A human mind consuming information should be beyond the reach of the Constitution.
If the utility of the process arises from non-human use of the information, the invention should be eligible as a process, because without a human mind to host it, there can be no abstraction.
While the claims may describe an eligible invention, but unless they meet the requirements of Sections 103 and 112, they will not be valid. Intrinsic abstraction should be dealt with at the pleading stage, and extrinsic abstraction should be managed as a mixed question of law and fact, with appropriate adversarial safeguards- in other words, exactly as claims are construed today in Markman procedures
This simple framework handles the patent problems of the information age. It allows for patenting of new, useful, non-obvious algorithms and standards such as MPEG, advances in encryption, robotics, networking, genetic medical devices, etc. while removing all kinds of processes relating to human-created meaning, such as stock trading, online shopping, user-interfaces, games, etc.
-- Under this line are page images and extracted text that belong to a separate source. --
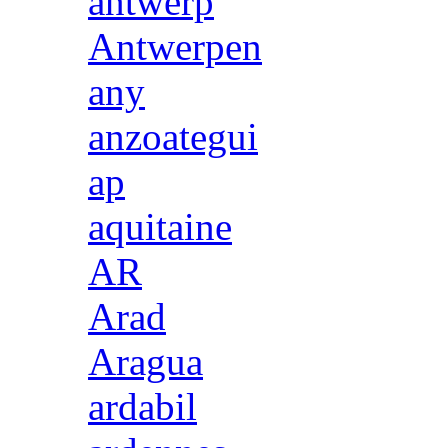
antwerp
Antwerpen
any
anzoategui
ap
aquitaine
AR
Arad
Aragua
ardabil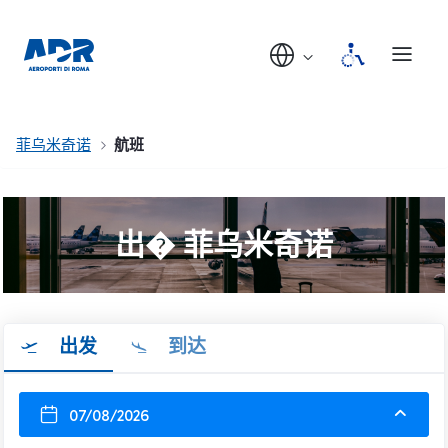
菲乌米奇诺
航班
出� 菲乌米奇诺
出发
到达
07/08/2026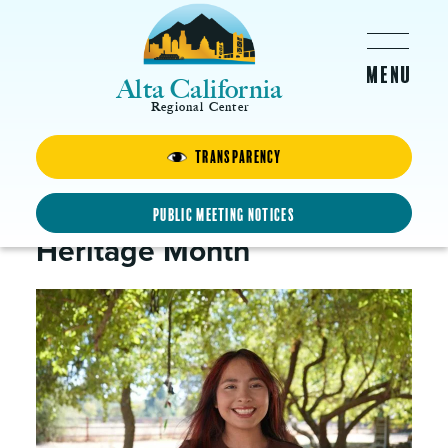
Skip to main content
Alta California
Regional Center
Transparency
Jacquelyn
In Celebration of Hispanic
Public Meeting Notices
Heritage Month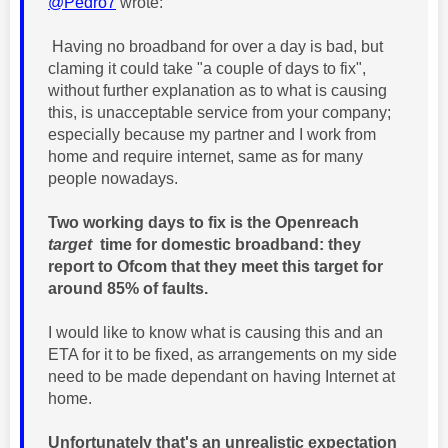
@Pedro7
wrote:
Having no broadband for over a day is bad, but
claming it could take "a couple of days to fix",
without further explanation as to what is causing
this, is unacceptable service from your company;
especially because my partner and I work from
home and require internet, same as for many
people nowadays.
Two working days to fix is the Openreach
target
time for domestic broadband: they
report to Ofcom that they meet this target for
around 85% of faults.
I would like to know what is causing this and an
ETA for it to be fixed, as arrangements on my side
need to be made dependant on having Internet at
home.
Unfortunately that's an unrealistic expectation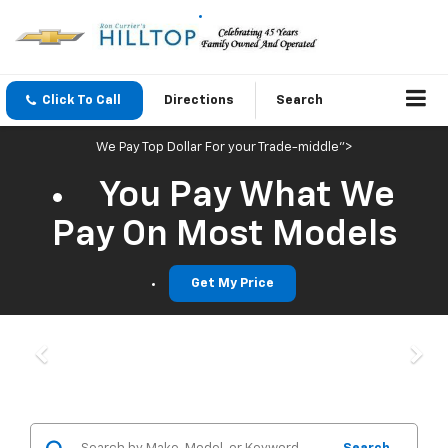
Click To Call
Directions
Search
We Pay Top Dollar For your Trade-middle">
You Pay What We
Pay On Most Models
Get My Price
Previous
Nex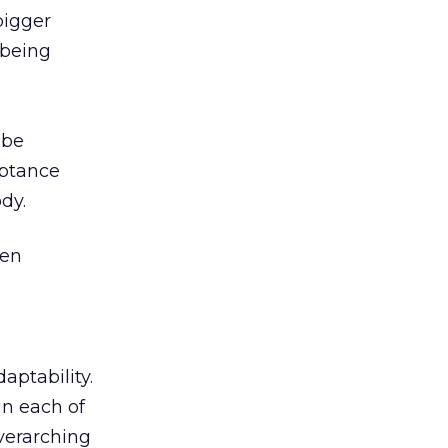
bigger
 being
 be
eptance
dy.
een
aptability.
in each of
overarching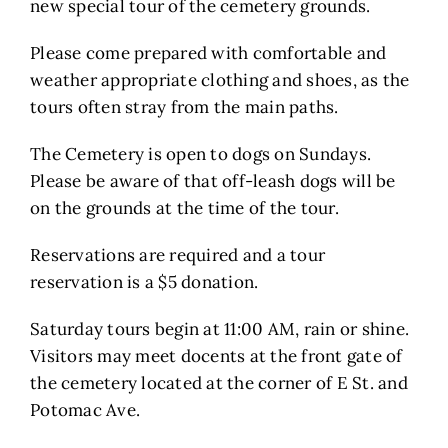
new special tour of the cemetery grounds.
Please come prepared with comfortable and
weather appropriate clothing and shoes, as the
tours often stray from the main paths.
The Cemetery is open to dogs on Sundays.
Please be aware of that off-leash dogs will be
on the grounds at the time of the tour.
Reservations are required and a tour
reservation is a $5 donation.
Saturday tours begin at 11:00 AM, rain or shine.
Visitors may meet docents at the front gate of
the cemetery located at the corner of E St. and
Potomac Ave.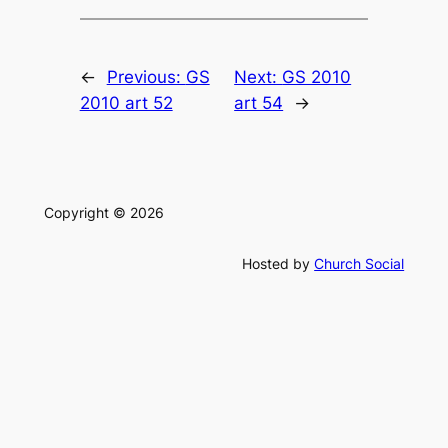
←
Previous:
GS
Next:
GS 2010
2010 art 52
art 54
→
Copyright © 2026
Hosted by
Church Social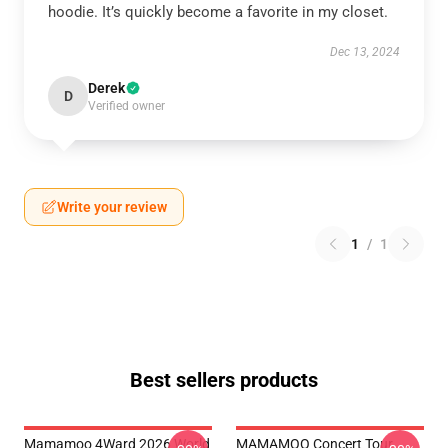
hoodie. It’s quickly become a favorite in my closet.
Dec 13, 2024
Derek
D
Verified owner
Write your review
1
/
1
Best sellers products
Mamamoo 4Ward 2026 World
MAMAMOO Concert Tour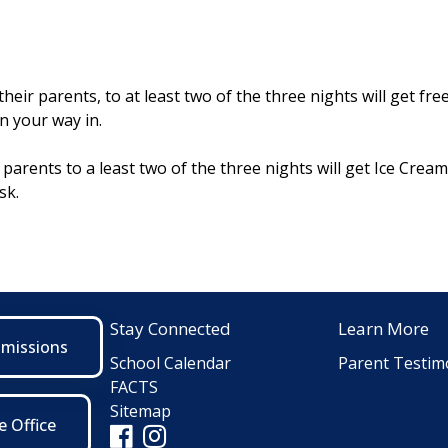
eir parents, to at least two of the three nights will get free
n your way in.
parents to a least two of the three nights will get Ice Crea
sk.
Stay Connected
Learn More
dmissions
School Calendar
Parent Testim
FACTS
Sitemap
e Office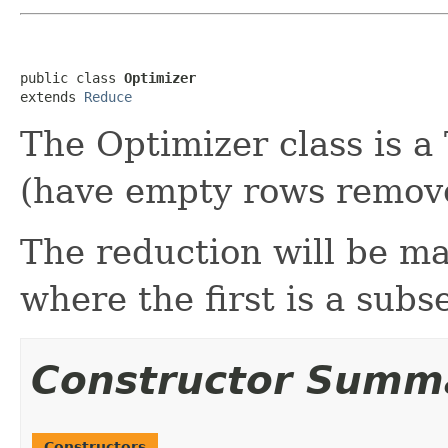
public class 
Optimizer
extends 
Reduce
The Optimizer class is a 
(have empty rows remov
The reduction will be m
where the first is a subs
Constructor Summ
Constructors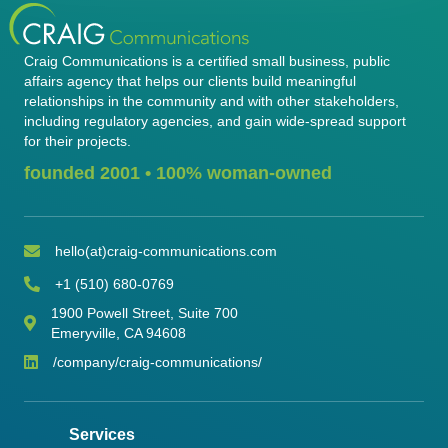
Craig Communications is a certified small business, public
affairs agency that helps our clients build meaningful
relationships in the community and with other stakeholders,
including regulatory agencies, and gain wide-spread support
for their projects.
founded 2001 • 100% woman-owned
hello(at)craig-communications.com
Email Address
+1 (510) 680-0769
phone number
1900 Powell Street, Suite 700
address
Emeryville, CA 94608
/company/craig-communications/
LinkedIn
Services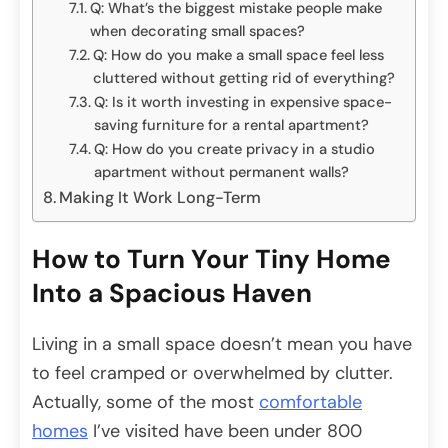
Q: What’s the biggest mistake people make
when decorating small spaces?
Q: How do you make a small space feel less
cluttered without getting rid of everything?
Q: Is it worth investing in expensive space-
saving furniture for a rental apartment?
Q: How do you create privacy in a studio
apartment without permanent walls?
Making It Work Long-Term
How to Turn Your Tiny Home
Into a Spacious Haven
Living in a small space doesn’t mean you have
to feel cramped or overwhelmed by clutter.
Actually, some of the most
comfortable
homes
I’ve visited have been under 800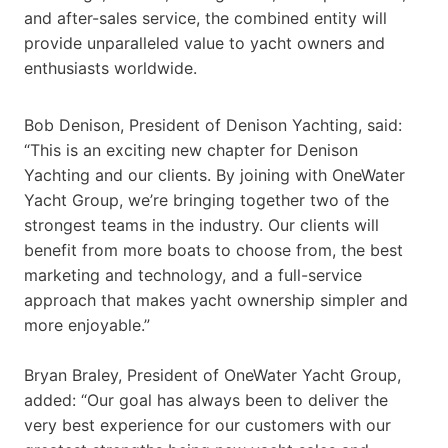
and after-sales service, the combined entity will
provide unparalleled value to yacht owners and
enthusiasts worldwide.
Bob Denison, President of Denison Yachting, said:
“This is an exciting new chapter for Denison
Yachting and our clients. By joining with OneWater
Yacht Group, we’re bringing together two of the
strongest teams in the industry. Our clients will
benefit from more boats to choose from, the best
marketing and technology, and a full-service
approach that makes yacht ownership simpler and
more enjoyable.”
Bryan Braley, President of OneWater Yacht Group,
added: “Our goal has always been to deliver the
very best experience for our customers with our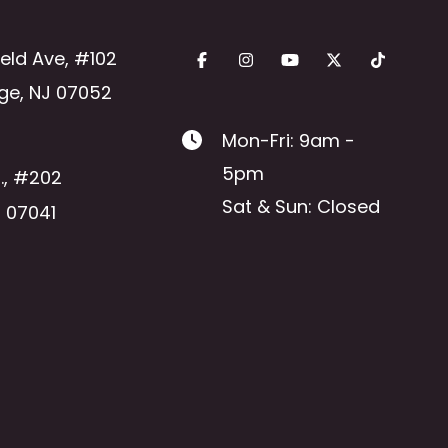
ield Ave
,
#102
ge
,
NJ
07052
Mon-Fri: 9am -
5pm
.
,
#202
Sat & Sun: Closed
J
07041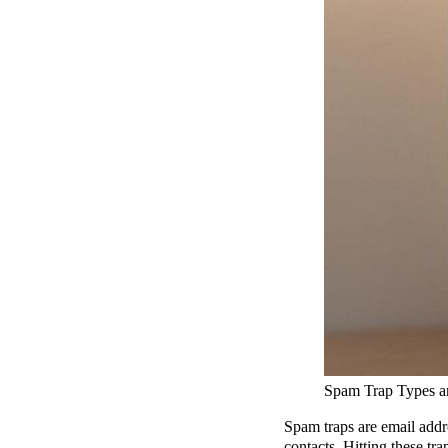
Spam Trap Types 
Spam traps are email addr
contacts. Hitting these t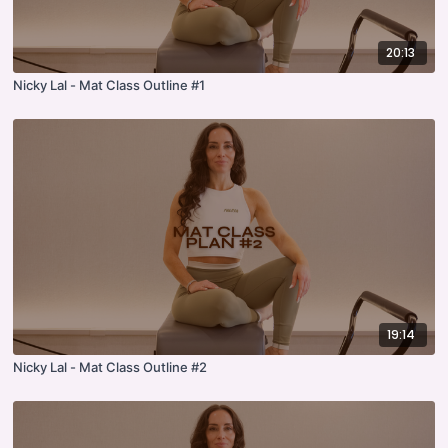
20:13
Nicky Lal - Mat Class Outline #1
19:14
Nicky Lal - Mat Class Outline #2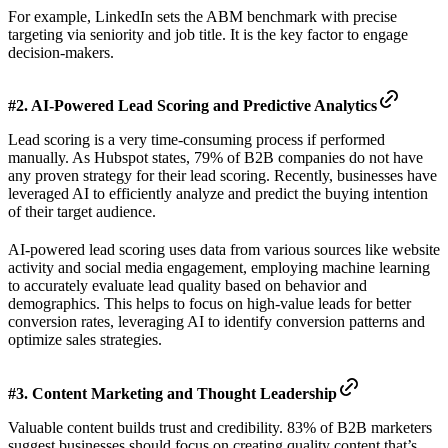
For example, LinkedIn sets the ABM benchmark with precise
targeting via seniority and job title. It is the key factor to engage
decision-makers.
#2. AI-Powered Lead Scoring and Predictive Analytics
Lead scoring is a very time-consuming process if performed
manually. As Hubspot states, 79% of B2B companies do not have
any proven strategy for their lead scoring. Recently, businesses have
leveraged AI to efficiently analyze and predict the buying intention
of their target audience.
AI-powered lead scoring uses data from various sources like website
activity and social media engagement, employing machine learning
to accurately evaluate lead quality based on behavior and
demographics. This helps to focus on high-value leads for better
conversion rates, leveraging AI to identify conversion patterns and
optimize sales strategies.
#3. Content Marketing and Thought Leadership
Valuable content builds trust and credibility. 83% of B2B marketers
suggest businesses should focus on creating quality content that’s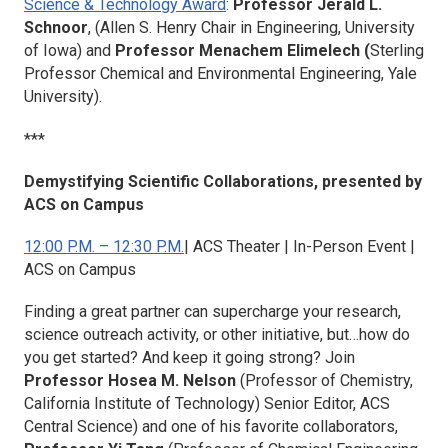
Science & Technology Award
:
Professor Jerald L.
Schnoor
, (Allen S. Henry Chair in Engineering, University
of Iowa) and
Professor Menachem Elimelech (
Sterling
Professor Chemical and Environmental Engineering, Yale
University).
***
Demystifying Scientific Collaborations, presented by
ACS on Campus
12:00 P.M. – 12:30 P.M.
| ACS Theater | In-Person Event |
ACS on Campus
Finding a great partner can supercharge your research,
science outreach activity, or other initiative, but…how do
you get started? And keep it going strong? Join
Professor Hosea M. Nelson
(Professor of Chemistry,
California Institute of Technology) Senior Editor,
ACS
Central Science)
and one of his favorite collaborators,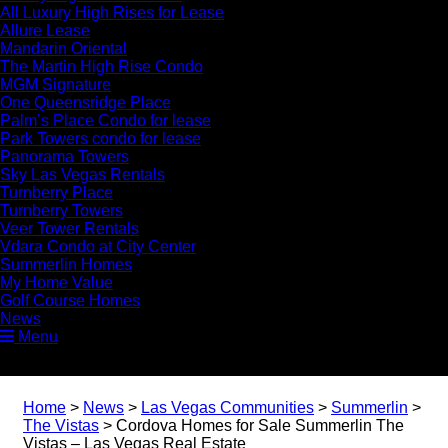
All Luxury High Rises for Lease
Allure Lease
Mandarin Oriental
The Martin High Rise Condo
MGM Signature
One Queensridge Place
Palm’s Place Condo for lease
Park Towers condo for lease
Panorama Towers
Sky Las Vegas Rentals
Turnberry Place
Turnberry Towers
Veer Tower Rentals
Vdara Condo at City Center
Summerlin Homes
My Home Value
Golf Course Homes
News
Menu
Home
>
News
>
Las Vegas Communities
>
Summerlin
>
The Vistas
>
Cordova Homes for Sale Summerlin The
Vistas – Las Vegas Real Estate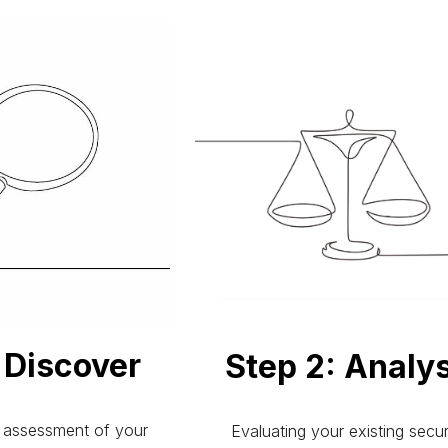
: Discover
Step 2:
Analy
assessment of your
Evaluating your existing secur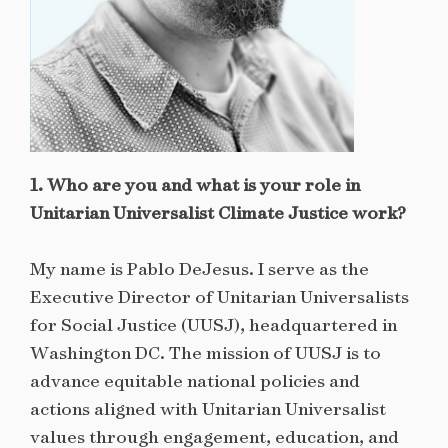
1. Who are you and what is your role in
Unitarian Universalist Climate Justice work?
My name is Pablo DeJesus. I serve as the
Executive Director of Unitarian Universalists
for Social Justice (UUSJ), headquartered in
Washington DC. The mission of UUSJ is to
advance equitable national policies and
actions aligned with Unitarian Universalist
values through engagement, education, and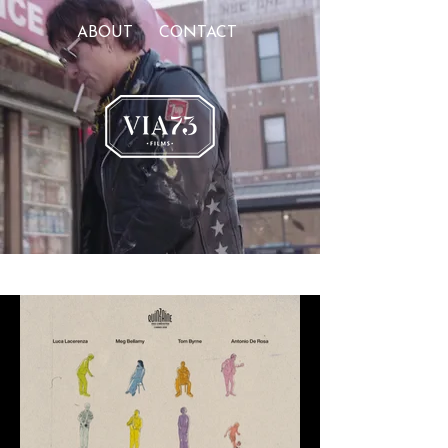
ABOUT
CONTACT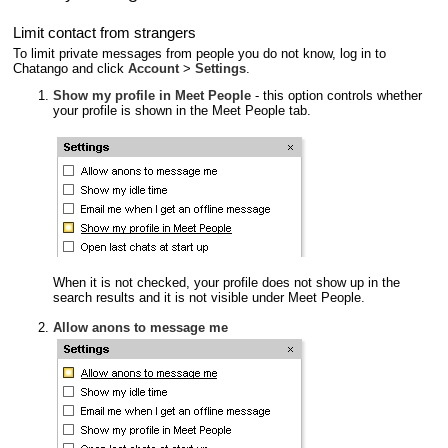
Limit contact from strangers
To limit private messages from people you do not know, log in to
Chatango and click
Account
>
Settings
.
Show my profile in Meet People
- this option controls whether
your profile is shown in the Meet People tab.
When it is not checked, your profile does not show up in the
search results and it is not visible under Meet People.
Allow anons to message me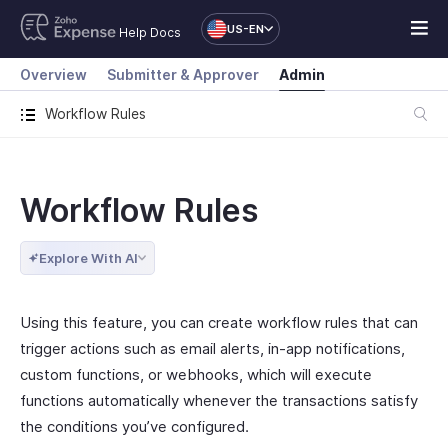
US-EN
Help Docs
Overview
Submitter & Approver
Admin
Workflow Rules
Workflow Rules
Explore With AI
Using this feature, you can create workflow rules that can
trigger actions such as email alerts, in-app notifications,
custom functions, or webhooks, which will execute
functions automatically whenever the transactions satisfy
the conditions you’ve configured.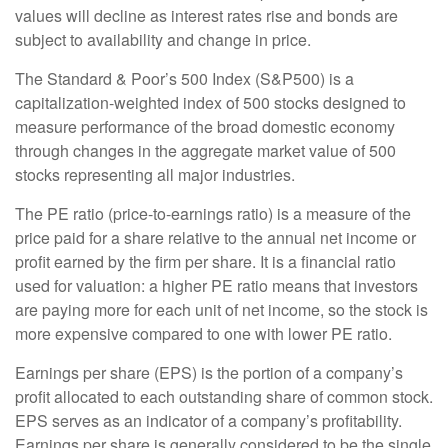
values will decline as interest rates rise and bonds are
subject to availability and change in price.
The Standard & Poor’s 500 Index (S&P500) is a
capitalization-weighted index of 500 stocks designed to
measure performance of the broad domestic economy
through changes in the aggregate market value of 500
stocks representing all major industries.
The PE ratio (price-to-earnings ratio) is a measure of the
price paid for a share relative to the annual net income or
profit earned by the firm per share. It is a financial ratio
used for valuation: a higher PE ratio means that investors
are paying more for each unit of net income, so the stock is
more expensive compared to one with lower PE ratio.
Earnings per share (EPS) is the portion of a company’s
profit allocated to each outstanding share of common stock.
EPS serves as an indicator of a company’s profitability.
Earnings per share is generally considered to be the single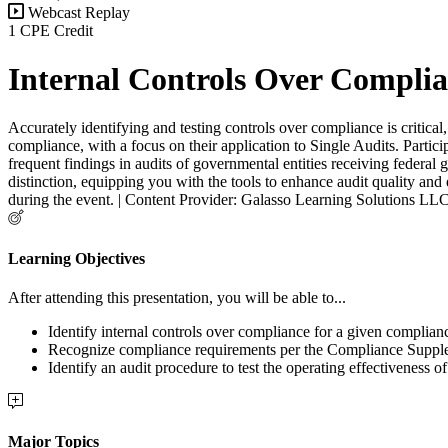
Webcast Replay
1 CPE Credit
Internal Controls Over Compli
Accurately identifying and testing controls over compliance is critica
compliance, with a focus on their application to Single Audits. Partici
frequent findings in audits of governmental entities receiving federal 
distinction, equipping you with the tools to enhance audit quality and
during the event. | Content Provider: Galasso Learning Solutions LL
Learning Objectives
After attending this presentation, you will be able to...
Identify internal controls over compliance for a given complia
Recognize compliance requirements per the Compliance Suppl
Identify an audit procedure to test the operating effectiveness o
Major Topics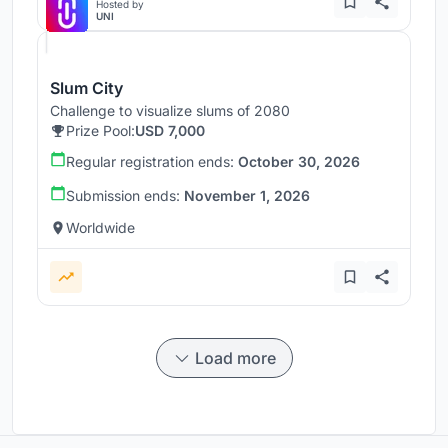
Hosted by
UNI
Slum City
Challenge to visualize slums of 2080
Prize Pool:
USD 7,000
Regular registration ends:
October 30, 2026
Submission ends:
November 1, 2026
Worldwide
Load more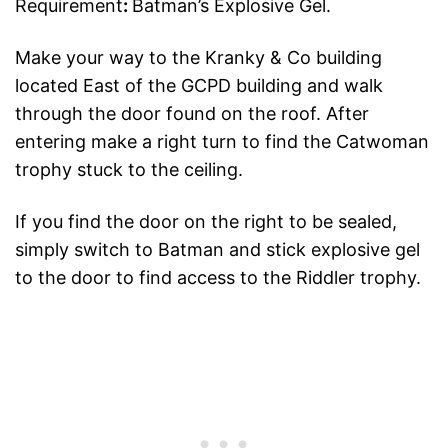
Requirement
:
Batman’s Explosive Gel.
Make your way to the Kranky & Co building
located East of the GCPD building and walk
through the door found on the roof. After
entering make a right turn to find the Catwoman
trophy stuck to the ceiling.
If you find the door on the right to be sealed,
simply switch to Batman and stick explosive gel
to the door to find access to the Riddler trophy.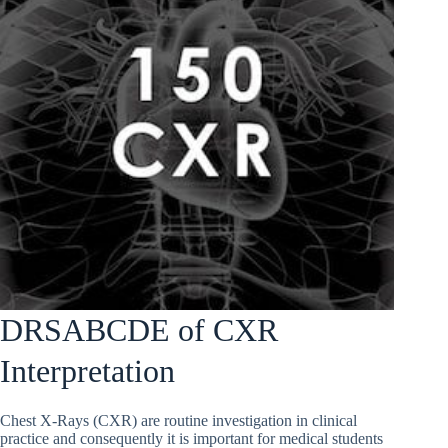
DRSABCDE of CXR
Interpretation
Chest X-Rays (CXR) are routine investigation in clinical
practice and consequently it is important for medical students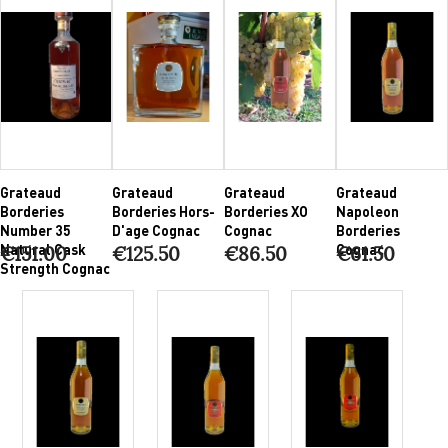
Grateaud
Grateaud
Grateaud
Grateaud
Borderies
Borderies Hors-
Borderies XO
Napoleon
Number 35
D'age Cognac
Cognac
Borderies
Natural Cask
Cognac
€151.00
€125.50
€86.50
€61.50
Strength Cognac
Improving techniques of handling information unrelated to the human meaning of the information would still be eligible inventions.
Human affairs are impossibly ambiguous and should not be the proper subjects of the patent system. This is the philosophical core of the current debate.
Ideally, all logic and instructions should be excluded from the systemhttps://papers.ssrn.com/sol3/papers.cfm?abstract_id=2709289 details these ideas in depth, including scholarly support, sample cases, etc.
Posted by: martin snyder | August 05, 2019 at 11:40 PM
Egads,
(not its parameters) => (nor its parameters)
how much glass => how much gloss
Posted by: Skeptical | August 06, 2019 at 05:07 AM
Mr. Snyder,
You keep on wanting to push your agenda and you keep on losing credibility with statements like:
“There is little controversy around inventions claimed as machines, compositions of matter, or manufactures.”
When you are digging yourself into a hole, digging more, or digging faster will NOT get you out of that hole.
Posted by: Skeptical | August 07, 2019 at 07:33 AM
This is turning into a traveshamockery.